Ever since the Supreme Court ruled in DC v. Heller that the Second Amendment was an incorporated and fundamental right we’ve been waiting for additional cases to see how far that statement stretches. As stated in the opinion the Second Amendment is not an unrestricted right — only “commonly used” firearms were protected. But what qualifies as a “commonly used” firearm? And wouldn’t an AR-15, one of the most popular firearms ever produced, fall into that category and destroy the ability for states to impose their own Assault Weapons Ban?
That’s the very question that Kolbe v. Hogan sought to ask the court, a case challenging the newly enhanced Assault Weapons Ban in Maryland. Kolbe believes that the AR-15 is a Constitutionally protected firearm, much like the handgun in the Heller case, and therefore the assault weapons ban laws should be struck down.
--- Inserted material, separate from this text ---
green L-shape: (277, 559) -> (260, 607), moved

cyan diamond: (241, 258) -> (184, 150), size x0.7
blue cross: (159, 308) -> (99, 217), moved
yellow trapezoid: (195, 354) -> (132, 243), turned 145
In previous decisions along the path different courts have had different opinions — a Maryland district court ruled the law constitutional, then another court ruled that strict scrutiny needed to be applied to the case and ruled that the law was in fact unconstitutional. The latest ruling before the Supreme Court stated that the law was constitutional because the guns in question were especially dangerous, specifically discussing the Sandy Hook shooting in the decision as the rationale for upholding the ban.
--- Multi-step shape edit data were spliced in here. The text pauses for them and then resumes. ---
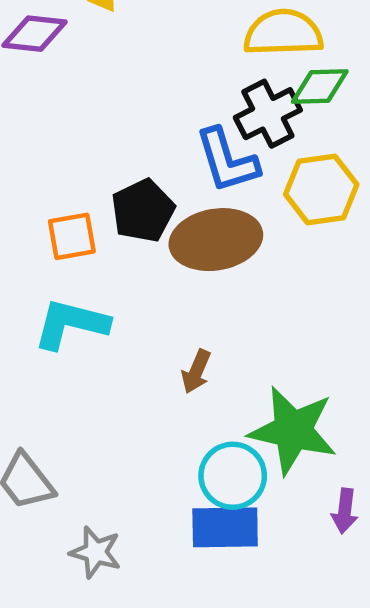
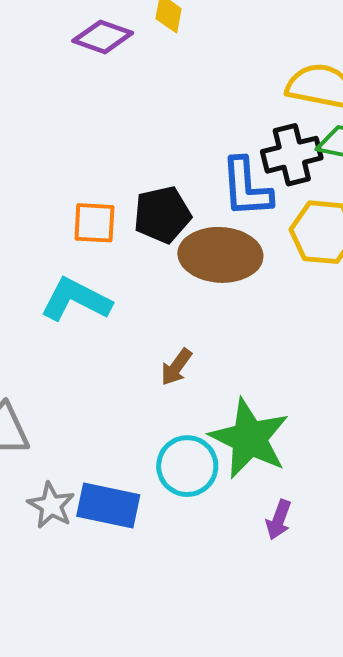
blue rectangle: (225, 527) -> (108, 506), moved

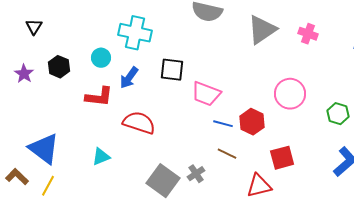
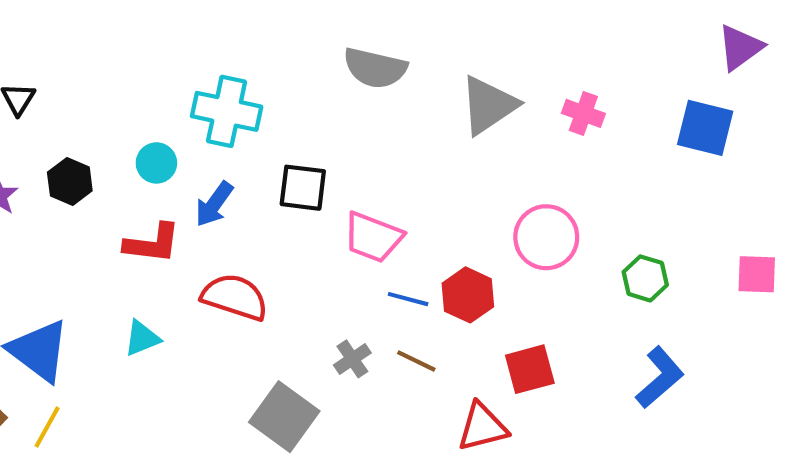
cyan triangle: (101, 157) -> (142, 338), moved
gray cross: (196, 174) -> (352, 359), moved

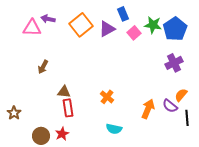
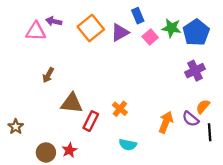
brown triangle: (64, 92) -> (72, 103), size x1.5
red rectangle: (68, 108) -> (91, 121), moved, turned 36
It was hoped that the case would make it to the Supreme Court, where the same judges who ruled in the Heller decision would strike down the Assault Weapons Ban in Maryland and consequently California and New York would follow suit. But, in the latest order, the case has been declined for certification meaning that the lower court’s ruling will stand.
What does that mean? It creates a precedence for that court that the Assault Weapons Ban is legal and constitutional, but it doesn’t answer the question once and for all. We’ll probably see this question pop up again before the court actually decides to even listen to the case, which means even more time and money spent by Second Amendment advocates before these laws are finally struck down.